There are a number of different ways to save for retirement and which option is best for you will largely depend on personal circumstance. However, most experts suggest a combination of saving techniques as the most sensible approach to take.
While straightforward savings accounts give you easier access to your funds in case of an emergency, pensions and investments can result in greater returns. It’s also important to think about the ways you can mitigate against rising costs and larger expenditures as you get older. Committing to a funeral plan is a great example of one way you can avoid paying out large amounts once you hit retirement. With this in mind we take a look at a few of the key ways you can save for retirement.

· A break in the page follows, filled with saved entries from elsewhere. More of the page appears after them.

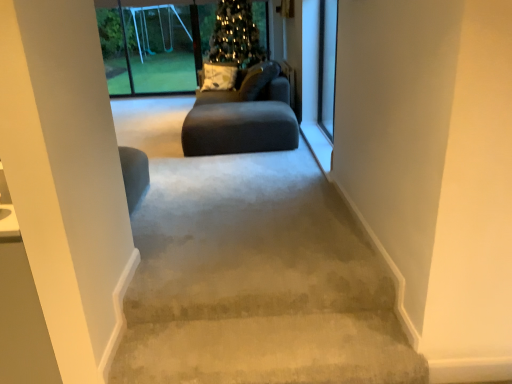 Question: Considering the relative positions of matte gray couch at center and transparent plastic swing set at upper left, the first screen door when ordered from left to right, in the image provided, is matte gray couch at center to the left of transparent plastic swing set at upper left, the first screen door when ordered from left to right, from the viewer's perspective?

Choices:
 (A) yes
 (B) no

Answer: (B)

Question: Is matte gray couch at center closer to camera compared to transparent plastic swing set at upper left, the first screen door when ordered from left to right?

Choices:
 (A) no
 (B) yes

Answer: (B)

Question: Can we say matte gray couch at center lies outside transparent plastic swing set at upper left, the first screen door when ordered from top to bottom?

Choices:
 (A) no
 (B) yes

Answer: (B)

Question: Is the position of matte gray couch at center more distant than that of transparent plastic swing set at upper left, the 2th screen door in the right-to-left sequence?

Choices:
 (A) no
 (B) yes

Answer: (A)

Question: From the image's perspective, is matte gray couch at center on transparent plastic swing set at upper left, the 1th screen door positioned from the back?

Choices:
 (A) yes
 (B) no

Answer: (B)

Question: From the image's perspective, relative to transparent plastic swing set at upper left, the 2th screen door in the right-to-left sequence, is dark gray fabric couch at center above or below?

Choices:
 (A) below
 (B) above

Answer: (A)

Question: Considering their positions, is dark gray fabric couch at center located in front of or behind transparent plastic swing set at upper left, which appears as the 2th screen door when viewed from the front?

Choices:
 (A) behind
 (B) front

Answer: (B)

Question: Based on their positions, is dark gray fabric couch at center located to the left or right of transparent plastic swing set at upper left, the first screen door when ordered from top to bottom?

Choices:
 (A) left
 (B) right

Answer: (B)

Question: Considering the positions of dark gray fabric couch at center and transparent plastic swing set at upper left, the first screen door when ordered from top to bottom, in the image, is dark gray fabric couch at center wider or thinner than transparent plastic swing set at upper left, the first screen door when ordered from top to bottom,?

Choices:
 (A) wide
 (B) thin

Answer: (A)

Question: Would you say clear glass screen door at upper right, which is the 2th screen door from left to right, is to the left or to the right of dark gray fabric couch at center in the picture?

Choices:
 (A) right
 (B) left

Answer: (A)

Question: Looking at their shapes, would you say clear glass screen door at upper right, the 1th screen door from the front, is wider or thinner than dark gray fabric couch at center?

Choices:
 (A) wide
 (B) thin

Answer: (B)

Question: Based on their sizes in the image, would you say clear glass screen door at upper right, the second screen door in the top-to-bottom sequence, is bigger or smaller than dark gray fabric couch at center?

Choices:
 (A) small
 (B) big

Answer: (A)

Question: From their relative heights in the image, would you say clear glass screen door at upper right, the first screen door from the right, is taller or shorter than dark gray fabric couch at center?

Choices:
 (A) tall
 (B) short

Answer: (A)

Question: Would you say transparent plastic swing set at upper left, the 1th screen door positioned from the back, is inside or outside dark gray fabric couch at center?

Choices:
 (A) inside
 (B) outside

Answer: (B)

Question: From their relative heights in the image, would you say transparent plastic swing set at upper left, the first screen door when ordered from top to bottom, is taller or shorter than dark gray fabric couch at center?

Choices:
 (A) tall
 (B) short

Answer: (A)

The simplest, though perhaps not always the best, way of saving for retirement is using a traditional savings account and ensuring you put a set amount of money away each month. There are a number of savings accounts to choose from, including ISAs, instant access ISAs, notice accounts and National Savings accounts, so do your research and work out what type of account is best for you. Make sure you think about how easily you want to be able to access your savings, how much interest you want to be earning and whether there are any additional features you require before signing up.
Though there’s always a little bit of risk involved in investing your savings, it can result in much larger returns on your money. If you have experience of the financial markets and feel comfortable making investment decisions on your own, there’s no need to look for outside help. However, if you feel you could benefit from some guidance, it may be best to talk to investment specialists. Though they will either charge a fee or take a percentage of your returns, it is probably a more secure way of investing your hard-earned cash.
Pensions are an important mechanism for ensuring you have enough money to last you during retirement. Though everyone has a small state pension, most people pay into a private scheme that’s either operated by their employer or a private company. It’s worth noting that you have no obligation to pay into your employer’s pension scheme, and sometimes it is worth keeping your options open. There’s a wide range of pension schemes to choose between, so it’s worth taking the time and effort to explore your options before beginning your payments. Look for an established provider with an excellent reputation to ensure your money isn’t mishandled in any way.
Finally, it’s a good idea to look at ways you can minimise expenditure later in life to ensure your savings go further. One of the key ways of doing this is by looking into funeral plans. Though the benefits of such schemes vary depending on the company you go with, plans like the Beyond Open Plan tie the cost of your funeral to current price levels. This can mean enormous savings when you consider the fact that funeral costs are expected to rise to an astonishing £10,203 within the next 12 years, while the average funeral comes in at just £3,800 now. By ensuring you’re prepared and taking action now, you could make your savings stretch a lot further.